The ongoing strike by the United Auto Workers against the Big Three automakers is a perfect illustration of the relationship between organized labor and the progressive movement.
They’re the same thing.
It might seem as though there’s some daylight between the two. There should be some daylight between the two. The Biden administration’s electric-vehicle mandates, supported by climate activists, are forcing the automotive industry to re-center its business on EVs. So far, they aren’t very popular and require significant subsidies to encourage consumer demand.
Automakers, under government orders, are focusing on a market segment that doesn’t make a lot of business sense. That’s going to be bad for their employees. It would be bad even if it weren’t also true that the market segment the government is forcing them to focus on requires less labor, which EVs do compared to ordinary cars.
You may have seen the media attempt to play up the apparent conflict, with headlines about the difficulties of keeping organized labor and environmentalist groups on the same page, or the coalitional challenges facing Democrats. But the organizations do not see a conflict here, even though there clearly is one, and they remain as committed as ever to the progressive policy goals they have long supported.
The UAW has spoken out against a handful of specific actions by the Biden administration. For example, it spoke out against a green subsidy given to Ford for battery production because the loan didn’t specify wages to the UAW’s liking. It claims to be withholding its endorsement of Biden for reelection.
But this is a union that has given 98 percent of its campaign contributions to Democrats in each and every election cycle since 1990, as NR noted in its editorial today. It’s not a secret that Democrats support using government power to force the “energy transition” on the American economy. It’s not a secret that Biden in particular wanted that; he campaigned on it extensively. And it’s not a secret that overhauling the car industry was a major part of that policy program, with the push for EVs putting many UAW jobs at risk. The UAW knew what it was getting.

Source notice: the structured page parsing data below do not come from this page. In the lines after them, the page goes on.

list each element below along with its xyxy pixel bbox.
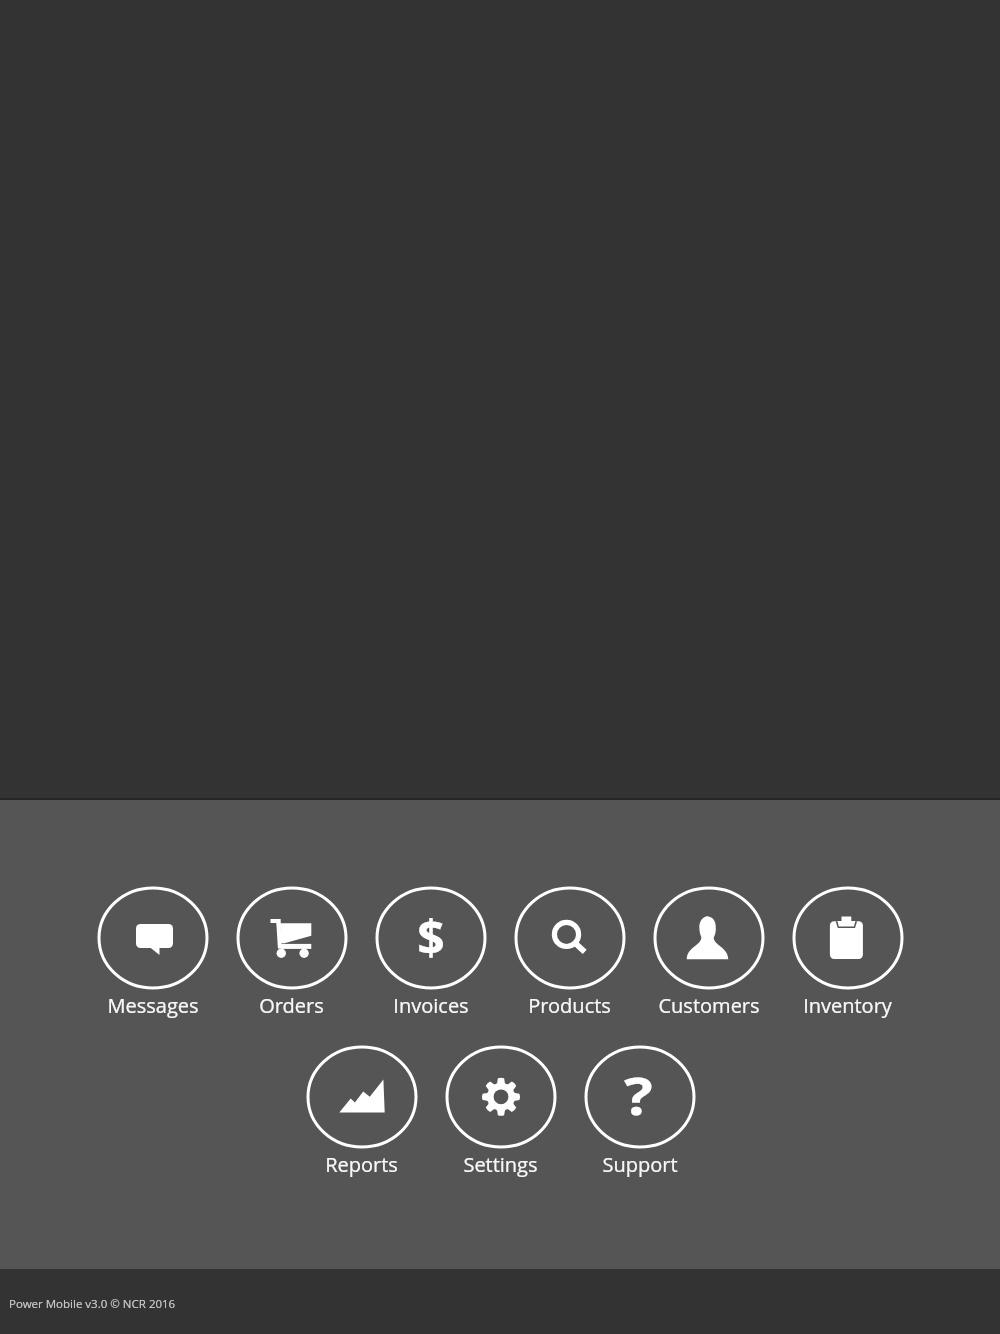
staticText: Reports — [325, 1151, 398, 1178]
button[interactable]: Orders — [222, 886, 361, 1019]
staticText: $ — [417, 904, 445, 969]
button[interactable]: Settings — [431, 1045, 570, 1178]
staticText: Settings — [463, 1151, 538, 1178]
button[interactable]: Customers — [639, 886, 778, 1019]
button[interactable]: Products — [500, 886, 639, 1019]
staticText: Messages — [107, 992, 199, 1019]
staticText: Customers — [658, 992, 760, 1019]
button[interactable]: Messages — [83, 886, 222, 1019]
staticText: Orders — [259, 992, 324, 1019]
staticText: Products — [528, 992, 611, 1019]
staticText: Invoices — [393, 992, 469, 1019]
button[interactable]: Reports — [292, 1045, 431, 1178]
staticText: ? — [624, 1059, 653, 1130]
staticText: Inventory — [803, 992, 892, 1019]
staticText: Power Mobile v3.0 © NCR 2016 — [9, 1296, 176, 1312]
staticText: Support — [602, 1151, 678, 1178]
button[interactable]: Inventory — [778, 886, 917, 1019]
button[interactable]: Support — [570, 1045, 709, 1178]
button[interactable]: Invoices — [361, 886, 500, 1019]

The thing is, the UAW doesn’t care. It fully supports the EV transition. “The UAW looks forward to continue working with the Biden Administration to ensure a just transition for the auto workers in this country,” the union said in an August 31 statement. It’s not changing its mind on that.
And no matter how much Donald Trump tries to pander, there’s precisely zero chance the UAW will endorse Trump instead. Trump’s administration generally adhered to the conventional conservative approach to organized labor — opposing it — and the UAW hasn’t forgotten that. UAW president Shawn Fain has already spoken out strongly against Trump’s urging autoworkers to stop paying dues.
Environmentalist groups continue to see the UAW as an ally. Politico reported:
“We firmly support the UAW members’ demands and believe that the success of these negotiations is of critical importance for the rights and well-being of workers and to safeguard people and the environment,” a group of 100 labor, racial justice and environmental groups, including Greenpeace, the Sierra Club, and the Natural Resources Defense Council said in an open letter to the heads of Ford, General Motors and Stellantis. “Only through meeting these demands will the United States ensure a just transition to a renewable energy future.”
Meeting these demands would result in the EV transition’s becoming much more expensive. The UAW wants 40 hours of pay for 32 hours of weekly work, a 46 percent raise, and defined-benefit pensions. That would make it much harder to efficiently produce the EVs that are needed immediately to stave off the climate crisis that the environmentalists claim to be concerned about.
All of this might seem contradictory if you understand the UAW to be an organization representing the interests of auto workers and environmentalist groups to be organizations looking out for a clean planet. But it makes perfect sense if you understand that they are all just progressive interest groups. Organized labor supports the climate agenda, and climate activists support the labor agenda, because they are all part of the progressive agenda. That’s still true even when it makes no logical sense.